(Collected data entries)
════════

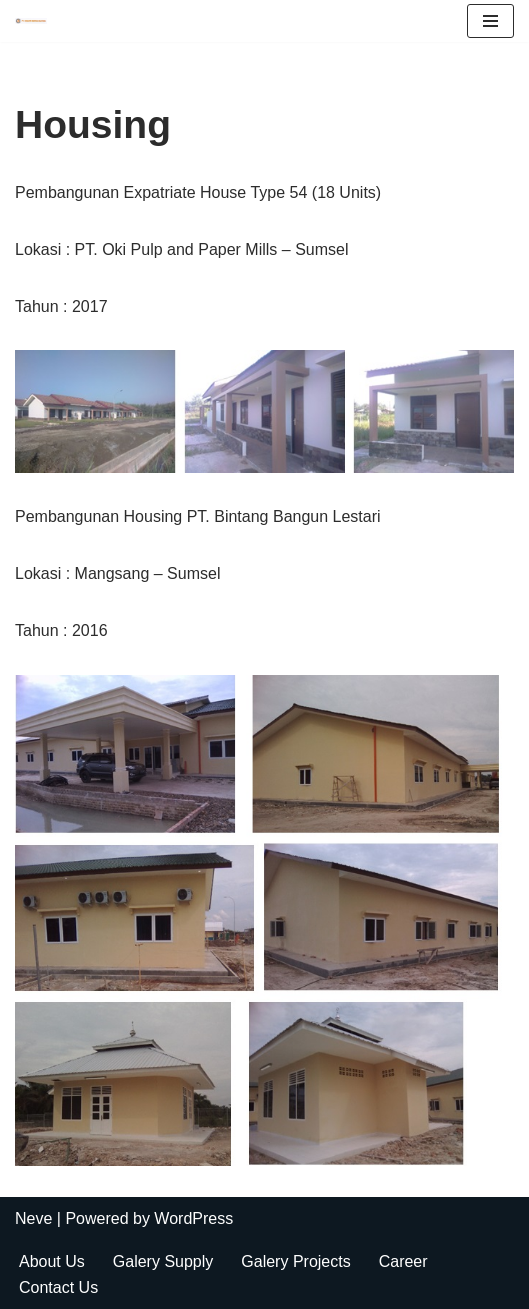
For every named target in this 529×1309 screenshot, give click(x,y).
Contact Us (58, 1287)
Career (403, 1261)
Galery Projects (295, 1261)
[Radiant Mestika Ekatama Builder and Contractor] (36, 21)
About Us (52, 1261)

════════

■ **What this task involves**: Each entry above should be written out verbatim, minus its pictures.

■ **Completed task**:
For every named target in this 529×1309 screenshot, give click(x,y).
Contact Us (58, 1287)
Career (403, 1261)
Galery Projects (295, 1261)
[Radiant Mestika Ekatama Builder and Contractor] (36, 21)
About Us (52, 1261)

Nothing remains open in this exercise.